For subsequent feature learning, patch images are resized according to the requirements of specific models: S-CNN and Hierarchical Extreme Learning Machine (H-ELM) modules receive pixel grayscale inputs, while the pretrained AlexNet extractor operates on RGB patches. No synthetic augmentation techniques—such as spatial flipping, cropping, or color perturbation—are applied at any stage.
5. Characteristics Table
Key quantitative and descriptive attributes of the UCF-ARG dataset, as used in recent deep learning detection studies, are summarized below:
| Feature | Detail |
|---|---|
| Platform | Helium balloon (nonstatic camera mount) |
| Resolution / Frame rate | 1920×1080 px @ 60 fps |
| Actors | 12 |
| Actions (total / used) | 10 total; 5 used (digging, waving, throwing, walking, running) |
| Repetitions per action/actor | 4 |
| Videos per action | 48 |
| Total videos (5 actions) | 5 × 48 = 240 |
| Train / Test split per fold | 160 videos / 80 videos |
| Cross-validation | Leave-4-actors-out (10 folds) |
| Human vs. nonhuman patches | ~ 5,862 positive vs. ~ 20,679 negative |
| Preprocessing | Optical flow → blob → patch crop → resizing |
| Augmentation | None |
| Evaluation metric | Classification accuracy (%) |
6. Benchmarking and Research Utility
The UCF-ARG dataset’s complexity derives from the combination of varying camera viewpoints, altitude changes affecting human scale, motion blur, and static as well as dynamic background clutter. In the 2026 benchmark presented by AlDahoul et al. (AlDahoul et al., 1 Jan 2026), deep feature learning systems—including supervised convolutional neural networks (S-CNN), pretrained CNN feature extractors (AlexNet), and hierarchical extreme learning machines (H-ELM)—are evaluated on this dataset. The pretrained CNN model achieved an average accuracy of 98.09%, S-CNN reached 95.6% (softmax) and 91.7% (SVM), and H-ELM posted 95.9% accuracy. H-ELM’s total training time was 445 seconds on a standard CPU; S-CNN training required 770 seconds with a high-performance GPU.
Consistent high-performance results across all ten cross-validation folds demonstrate the dataset’s reliability as a benchmark for human/nonhuman classification in aerial video, particularly for data-driven approaches where realistic diversity in scale, subject identity, and background is essential. The absence of synthetic augmentation further situates reported results as direct outcomes of model and preprocessing selection, rather than data inflations.
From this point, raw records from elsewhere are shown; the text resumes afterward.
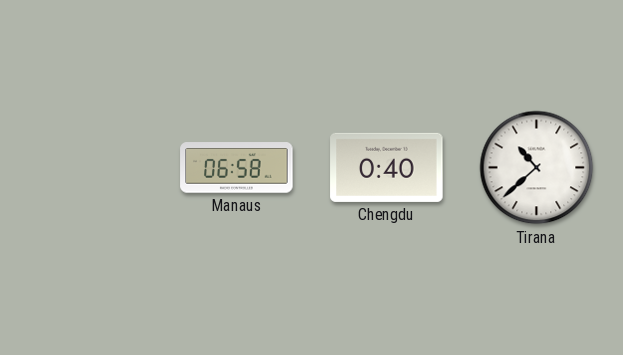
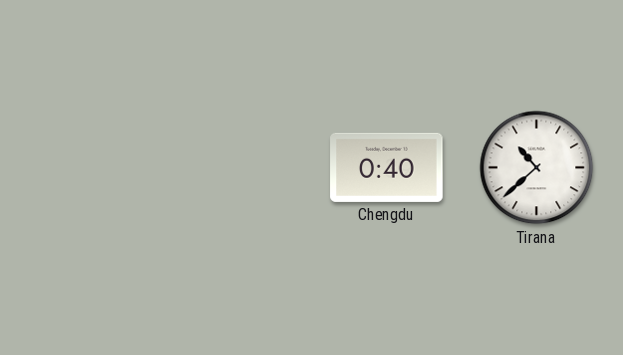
Manaus: 06:58 -> none
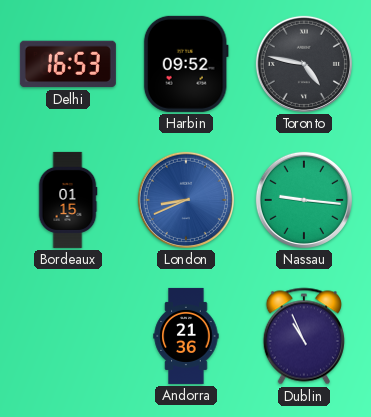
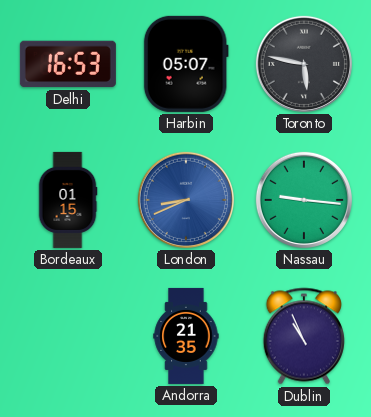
Harbin: 09:52 -> 05:07
Toronto: 4:47 -> 5:47
Andorra: 21:36 -> 21:35
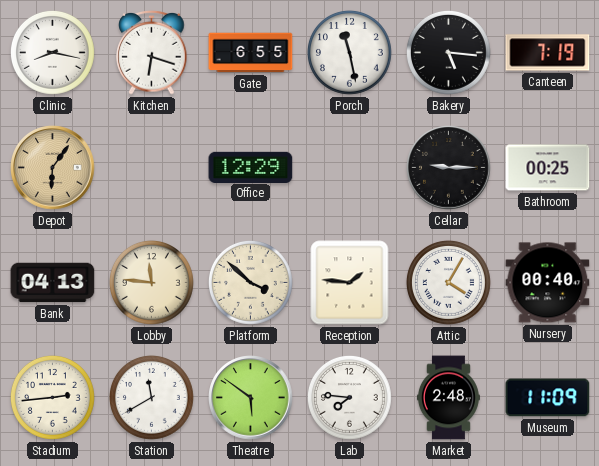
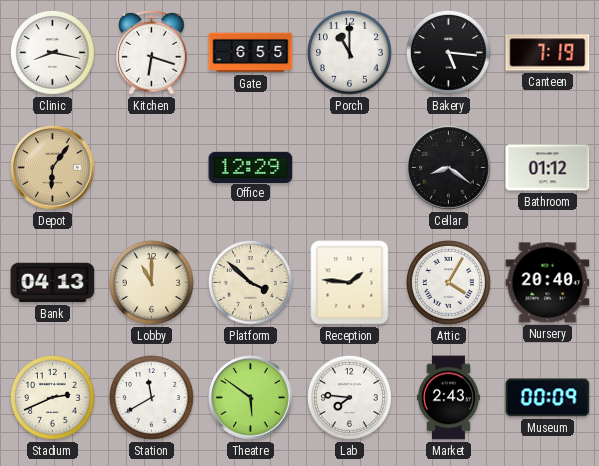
Porch: 11:28 -> 11:00
Cellar: 9:15 -> 8:21
Bathroom: 00:25 -> 01:12
Lobby: 11:46 -> 11:00
Nursery: 00:40 -> 20:40
Stadium: 2:44 -> 2:41
Market: 2:48 -> 2:43
Museum: 11:09 -> 00:09
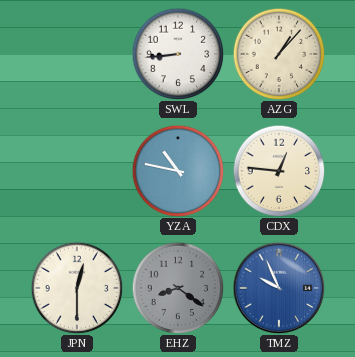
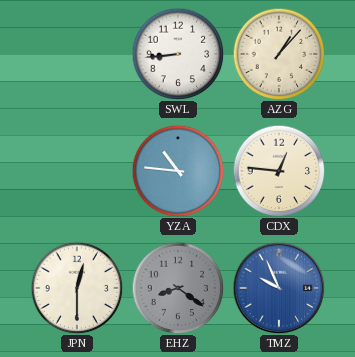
YZA: 10:47 -> 10:46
7. Access, Provenance, and Application Scope
The official UCF-ARG dataset is available at http://crcv.ucf.edu/data/UCF-ARG.php, as originally released by K. Reddy and collaborators at the University of Central Florida in 2017. While the dataset was designed for multi-action recognition and remains broadly relevant to human-motion understanding, its principal contemporary utility is in aerial human detection under real-world conditions requiring robustness to environmental variation and minimal scene control. The dataset’s patch-level structure and grounded annotation scheme permit reproducible algorithmic evaluation and comparison, constituting a reference benchmark for subsequent advances in deep-learning–based video detection methodologies (AlDahoul et al., 1 Jan 2026).